## [MATERIAL SHOWN]
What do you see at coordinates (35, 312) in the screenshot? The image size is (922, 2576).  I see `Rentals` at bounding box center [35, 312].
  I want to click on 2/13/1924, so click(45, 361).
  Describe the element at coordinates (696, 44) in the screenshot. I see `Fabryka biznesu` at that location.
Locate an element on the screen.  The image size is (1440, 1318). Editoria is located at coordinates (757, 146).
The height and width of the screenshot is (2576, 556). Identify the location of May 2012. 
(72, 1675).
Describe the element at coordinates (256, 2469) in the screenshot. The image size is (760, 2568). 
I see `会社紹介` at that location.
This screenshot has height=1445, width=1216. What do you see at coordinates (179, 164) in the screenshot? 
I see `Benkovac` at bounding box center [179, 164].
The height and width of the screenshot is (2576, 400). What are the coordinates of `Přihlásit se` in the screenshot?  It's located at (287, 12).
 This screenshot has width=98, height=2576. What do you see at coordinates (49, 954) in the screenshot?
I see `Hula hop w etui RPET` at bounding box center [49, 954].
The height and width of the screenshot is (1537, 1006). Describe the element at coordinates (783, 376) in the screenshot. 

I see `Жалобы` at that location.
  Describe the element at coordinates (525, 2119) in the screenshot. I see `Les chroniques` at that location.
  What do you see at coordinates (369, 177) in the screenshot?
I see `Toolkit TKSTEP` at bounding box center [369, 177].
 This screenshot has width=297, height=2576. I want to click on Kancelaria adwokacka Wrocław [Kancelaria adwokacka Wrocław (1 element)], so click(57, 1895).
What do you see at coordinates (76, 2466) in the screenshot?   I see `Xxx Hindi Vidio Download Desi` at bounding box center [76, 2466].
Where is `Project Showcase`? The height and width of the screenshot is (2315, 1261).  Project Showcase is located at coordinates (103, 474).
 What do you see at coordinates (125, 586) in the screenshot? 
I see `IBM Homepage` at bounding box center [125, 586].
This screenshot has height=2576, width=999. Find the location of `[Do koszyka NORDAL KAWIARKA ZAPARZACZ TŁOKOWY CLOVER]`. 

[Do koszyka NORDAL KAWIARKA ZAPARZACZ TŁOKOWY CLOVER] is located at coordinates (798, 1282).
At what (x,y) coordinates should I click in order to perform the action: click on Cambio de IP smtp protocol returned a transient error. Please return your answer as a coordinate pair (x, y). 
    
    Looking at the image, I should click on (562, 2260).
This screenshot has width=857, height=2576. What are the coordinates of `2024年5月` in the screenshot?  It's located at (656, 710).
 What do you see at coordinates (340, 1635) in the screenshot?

## [TASK GOAL]
Copy out all of the records above with nothing altered.

## [FINISHED TASK]
What do you see at coordinates (35, 312) in the screenshot? The image size is (922, 2576).  I see `Rentals` at bounding box center [35, 312].
  I want to click on 2/13/1924, so click(45, 361).
  Describe the element at coordinates (696, 44) in the screenshot. I see `Fabryka biznesu` at that location.
Locate an element on the screen.  The image size is (1440, 1318). Editoria is located at coordinates (757, 146).
The height and width of the screenshot is (2576, 556). Identify the location of May 2012. 
(72, 1675).
Describe the element at coordinates (256, 2469) in the screenshot. The image size is (760, 2568). 
I see `会社紹介` at that location.
This screenshot has height=1445, width=1216. What do you see at coordinates (179, 164) in the screenshot? 
I see `Benkovac` at bounding box center [179, 164].
The height and width of the screenshot is (2576, 400). What are the coordinates of `Přihlásit se` in the screenshot?  It's located at (287, 12).
 This screenshot has width=98, height=2576. What do you see at coordinates (49, 954) in the screenshot?
I see `Hula hop w etui RPET` at bounding box center [49, 954].
The height and width of the screenshot is (1537, 1006). Describe the element at coordinates (783, 376) in the screenshot. 

I see `Жалобы` at that location.
  Describe the element at coordinates (525, 2119) in the screenshot. I see `Les chroniques` at that location.
  What do you see at coordinates (369, 177) in the screenshot?
I see `Toolkit TKSTEP` at bounding box center [369, 177].
 This screenshot has width=297, height=2576. I want to click on Kancelaria adwokacka Wrocław [Kancelaria adwokacka Wrocław (1 element)], so click(57, 1895).
What do you see at coordinates (76, 2466) in the screenshot?   I see `Xxx Hindi Vidio Download Desi` at bounding box center [76, 2466].
Where is `Project Showcase`? The height and width of the screenshot is (2315, 1261).  Project Showcase is located at coordinates (103, 474).
 What do you see at coordinates (125, 586) in the screenshot? 
I see `IBM Homepage` at bounding box center [125, 586].
This screenshot has height=2576, width=999. Find the location of `[Do koszyka NORDAL KAWIARKA ZAPARZACZ TŁOKOWY CLOVER]`. 

[Do koszyka NORDAL KAWIARKA ZAPARZACZ TŁOKOWY CLOVER] is located at coordinates (798, 1282).
At what (x,y) coordinates should I click in order to perform the action: click on Cambio de IP smtp protocol returned a transient error. Please return your answer as a coordinate pair (x, y). 
    
    Looking at the image, I should click on (562, 2260).
This screenshot has width=857, height=2576. What are the coordinates of `2024年5月` in the screenshot?  It's located at (656, 710).
 What do you see at coordinates (340, 1635) in the screenshot?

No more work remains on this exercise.